ECOLOGY UPDATE/ NOT BORN YESTERDAY
The C-word which dare not speak it's name

For many years now, the inventor and ecologist James Lovelock has been saying that Mother Ship Earth is heading for disaster. Unfortunately for James, he rather unwisely chose to brand his theory 'Gaia', and present the Earth as a living entity. He now claims this was never his intention, but either way two things resulted: first, concerned folks like me immediately placed him firmly in the Wacky Camp; and second, people who really do belong in the Wacky Camp flocked to his support. Thus Professor Lovelock found himself in the territory of ley lines, levitating Albert Halls, women who wear large boots, and the folks recycling their farts in between making beetroot wine.
In fact, Lovelock is quite an authority on farts. Breathing and farts (he quite rightly points out) are - if you add in our pets and livestock - almost half of all those nasty CO2 emissions. And the last thing he'd suggest is cooking on farts, as that'd make the pollution even worse. In his new book The Disappearing Face of Gaia in fact, he does what nobody else has bothered to do so far: he tots up the results of Homo sapiens and all its works, and reaches the conclusion that almost 90% of all greenhouse effects are down to us.
The evidence is compelling. But the other reason why Lovelock has been rebranded and placed in the mainstream is that just about everything he said would happen is coming to pass - only much faster than even he thought. In at last from the wacky wilderness, James is now a hero and lauded by people who said they always felt that somehow he might have a point.
Having been through a similar repositioning myself over the past two years, I empathise very much with the frustration of being the lone voice of seeming insanity. The scale of my insight however (that all bankers and banking systems are mad and/or crooked) is as one part of methane per million compared to the planetary scale of this eccentric man's soothsaying. He is to the ecology issue in 2009 what Barnes Wallis was to the Dam Busters in 1943: somebody perceived at first to be bonkers, but now recognised as the genius he always was.
In this his last effort (he is ninety now and calls it 'A Final Warning') the Professor adds two enormous things to the sum of human knowledge about, and comprehension of, the effect of Man on climate change. First and foremost, he levels with us about the effect of rising temperatures and sea levels, in that they will knacker our crops and remove most of our land respectively. And second, he makes it bluntly clear that not only are most governments in denial about the need for haste, but also that most 'Greens' are wittering on about things of supreme irrelevance. I hate to say this, but as nby wrote in Satellite View eighteen months ago, there are too bloody many of us - and that is just about the beginning and end of the problem.
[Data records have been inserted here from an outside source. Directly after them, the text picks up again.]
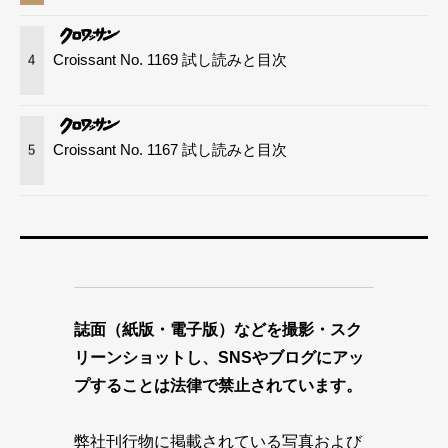
Croissant No. 1169 試し読みと目次
4
Croissant No. 1167 試し読みと目次
5
誌面（紙版・電子版）などを撮影・スク
リーンショットし、SNSやブログにアッ
プすることは法律で禁止されています。
弊社刊行物に掲載されている写真および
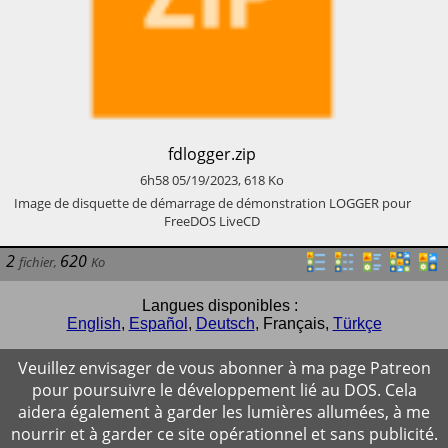
​fdlogger.zip
6h58
05/19/2023
,
618
Ko
​Image de disquette de démarrage de démonstration LOGGER pour
FreeDOS LiveCD
2
620
fichier
,
Ko
Langues disponibles :
English
,
Español
,
Deutsch
,
Français
,
Türkçe
Veuillez envisager de vous abonner à ma page Patreon
pour poursuivre le développement lié au DOS. Cela
aidera également à garder les lumières allumées, à me
nourrir et à garder ce site opérationnel et sans publicité.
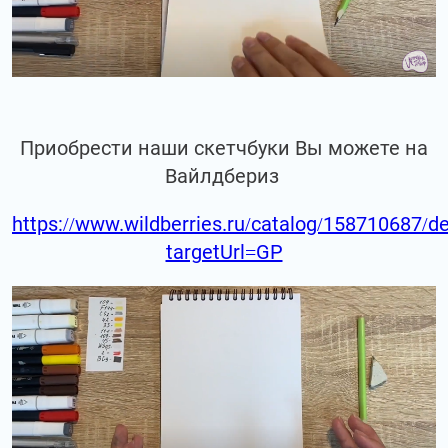
Приобрести наши скетчбуки Вы можете на
Вайлдбериз
https://www.wildberries.ru/catalog/158710687/de
targetUrl=GP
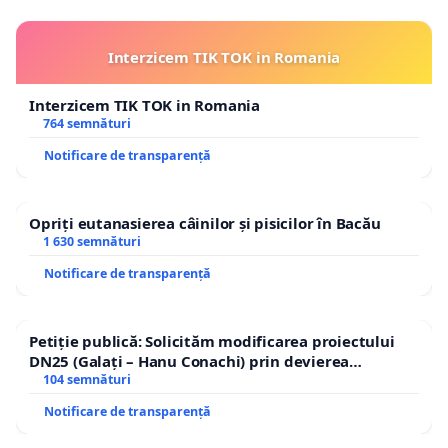
Interzicem TIK TOK in Romania
Interzicem TIK TOK in Romania
764 semnături
Notificare de transparență
Opriți eutanasierea câinilor și pisicilor în Bacău
1 630 semnături
Notificare de transparență
Petiție publică: Solicităm modificarea proiectului
DN25 (Galați – Hanu Conachi) prin devierea
traseului în afara localităților!
104 semnături
Notificare de transparență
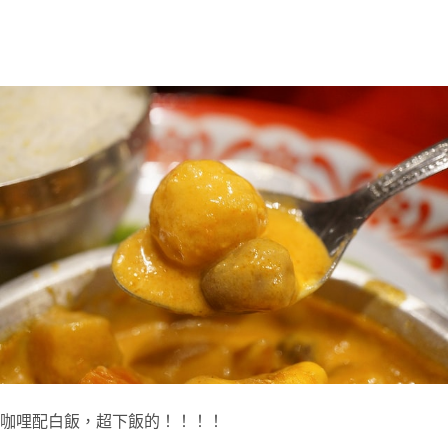
咖哩配白飯，超下飯的！！！！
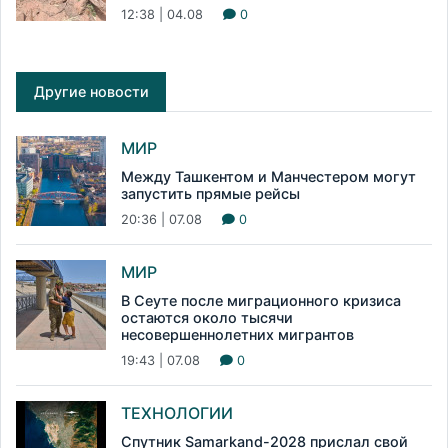
12:38 | 04.08
0
Другие новости
МИР
Между Ташкентом и Манчестером могут
запустить прямые рейсы
20:36 | 07.08
0
МИР
В Сеуте после миграционного кризиса
остаются около тысячи
несовершеннолетних мигрантов
19:43 | 07.08
0
ТЕХНОЛОГИИ
Спутник Samarkand-2028 прислал свой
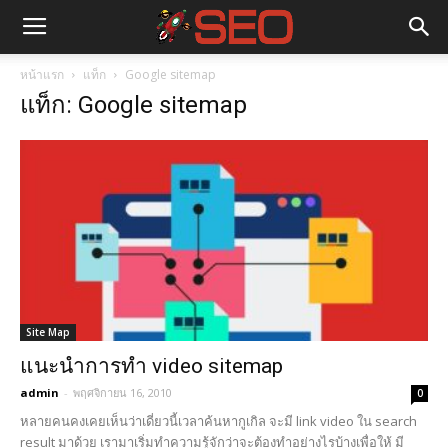
หน้าแรก
แท็ก
Google sitemap
แท็ก: Google sitemap
Site Map
แนะนำการทำ video sitemap
admin
-
พฤศจิกายน 16, 2010
0
หลายคนคงเคยเห็นว่าเดี่ยวนี้เวลาค้นหากูเกิล จะมี link video ใน search
result มาด้วย เรามาเริ่มทำความรู้จักว่าจะต้องทำอย่างไรบ้างเพื่อให้ มี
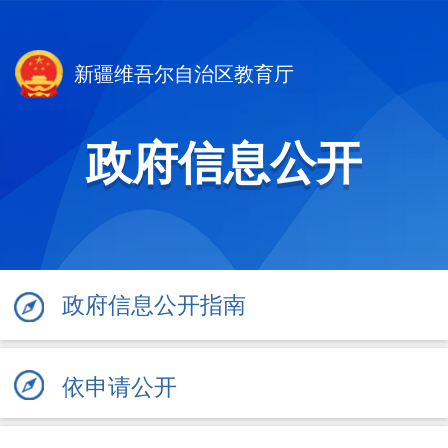
新疆维吾尔自治区教育厅
政府信息公开
政府信息公开指南
依申请公开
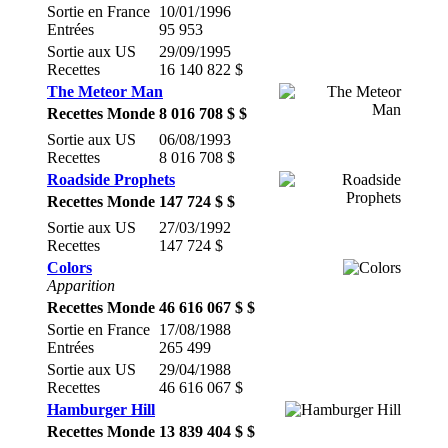
Sortie en France
10/01/1996
Entrées
95 953
Sortie aux US
29/09/1995
Recettes
16 140 822 $
The Meteor Man
Recettes Monde
8 016 708 $ $
Sortie aux US
06/08/1993
Recettes
8 016 708 $
Roadside Prophets
Recettes Monde
147 724 $ $
Sortie aux US
27/03/1992
Recettes
147 724 $
Colors
Apparition
Recettes Monde
46 616 067 $ $
Sortie en France
17/08/1988
Entrées
265 499
Sortie aux US
29/04/1988
Recettes
46 616 067 $
Hamburger Hill
Recettes Monde
13 839 404 $ $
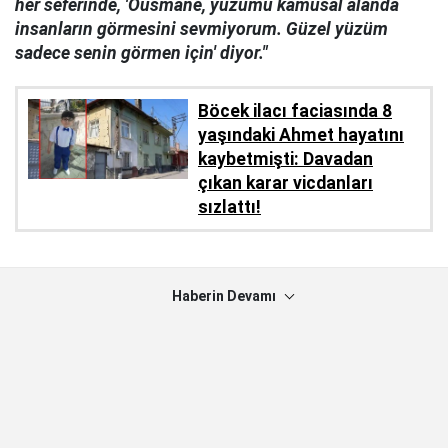
her seferinde, 'Ousmane, yüzümü kamusal alanda
insanların görmesini sevmiyorum. Güzel yüzüm
sadece senin görmen için' diyor."
Böcek ilacı faciasında 8
yaşındaki Ahmet hayatını
kaybetmişti: Davadan
çıkan karar vicdanları
sızlattı!
Haberin Devamı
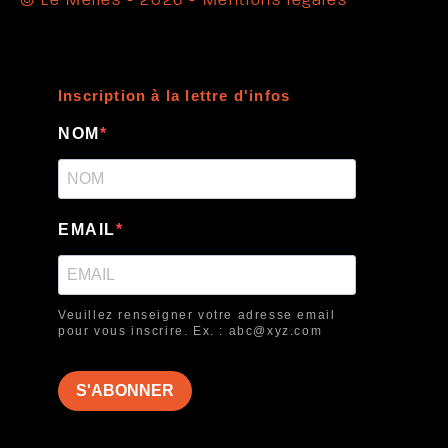
© Le Méliès - 2026 -
Mentions légales
Inscription à la lettre d'infos
NOM
EMAIL
Veuillez renseigner votre adresse email
pour vous inscrire. Ex. : abc@xyz.com
S'ABONNER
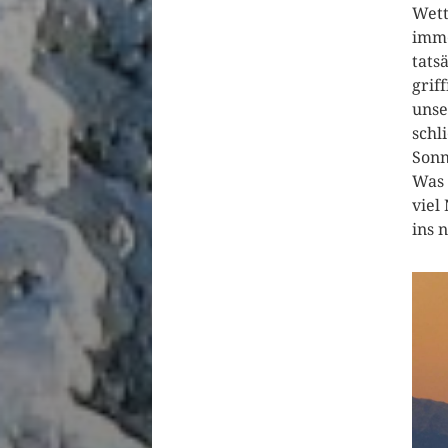
Wett
imme
tats
grif
unse
schl
Sonn
Was 
viel
ins 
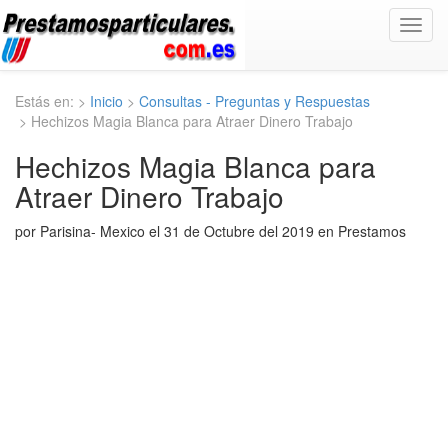
Toggl
navig
Estás en: >
Inicio
>
Consultas - Preguntas y Respuestas
> Hechizos Magia Blanca para Atraer Dinero Trabajo
Hechizos Magia Blanca para
Atraer Dinero Trabajo
por Parisina- Mexico el 31 de Octubre del 2019 en Prestamos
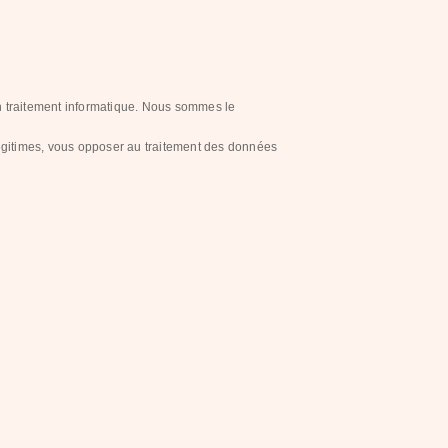
d'un traitement informatique. Nous sommes le
légitimes, vous opposer au traitement des données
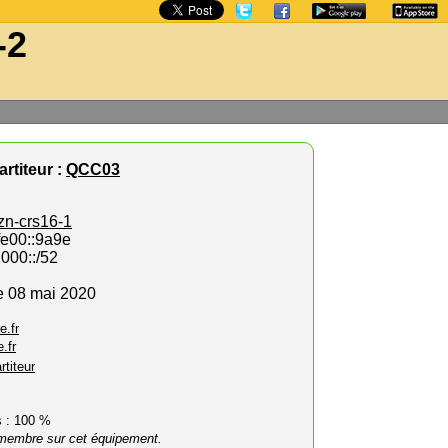
-2
rtiteur :
QCC03
zn-crs16-1
fe00::9a9e
000::/52
e 08 mai 2020
e.fr
.fr
rtiteur
rs : 100 %
membre sur cet équipement.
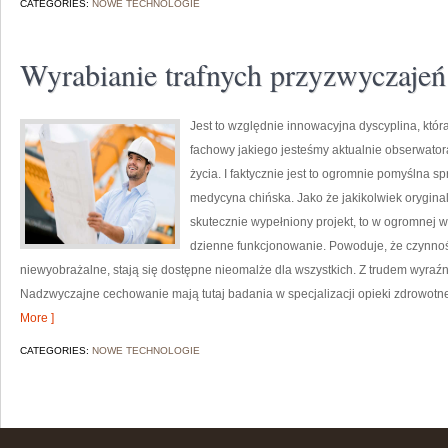
CATEGORIES:
NOWE TECHNOLOGIE
Wyrabianie trafnych przyzwyczajeń
Jest to względnie innowacyjna dyscyplina, która
fachowy jakiego jesteśmy aktualnie obserwator
życia. I faktycznie jest to ogromnie pomyślna sp
medycyna chińska. Jako że jakikolwiek oryginal
skutecznie wypełniony projekt, to w ogromnej w
dzienne funkcjonowanie. Powoduje, że czynnośc
niewyobrażalne, stają się dostępne nieomalże dla wszystkich. Z trudem wyraź
Nadzwyczajne cechowanie mają tutaj badania w specjalizacji opieki zdrowotnej
More ]
CATEGORIES:
NOWE TECHNOLOGIE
Being a good person and card-carrying liberal, Lovelock doesn't draw the obvious conclusion from the mathematics of 7.5 billion into one Earth won't go. In fact he even goes as far as to expect that the British Isles - where things could easily be if anything rather better than they are now - will become a philanthropic 'lifeboat' (his word, not mine) for the multitude of unfortunates in dire need of dry land, food, and a conditioner to take the sea-salt out of their hair.
My own view would be that even our Sceptred Isle's current state of relative overcrowding is far too cosy for the liking of the vast majority of Brits. Liberal or otherwise, a disturbing proportion of people I quite like would be turfing more than a few currently in the lifeboat out, not inviting more in. And I'm afraid I fundamentally disagree with James's optimism about all these horrendous climatic events simply occurring without anyone taking drastic action. Once the maths are completely undeniable (at this rate, in about five years) everyone in authority will start doing something about it, and pretty damn smartly.
So let's get off the pot and give the C-word its oxygen of publicity: the word is cull. And while you're recovering from that, let me take you back to a time when quite a few of you weren't born, and the threat to humanity (rather than its likely saviour) was nuclear. In 1959, the British Government issued a pamphlet and information film called Protect & Survive. The poor devils who wrote and scripted this epic were on to a loser from page one, given that anybody without a fully-functioning nuclear bomb shelter would've had no hope of protection or survival if global nuclear war had ever broken out. But even allowing for this, the desperately clutched straws suggested in P & S were hysterically funny even then. They're so thigh-slappingly daft when viewed from the perspective of today, a burst aorta could easily result from watching people taking doors off hinges and hiding under them, all the while stuffing garbage bags in behind them as they settled down for a twenty-year Nuclear Winter.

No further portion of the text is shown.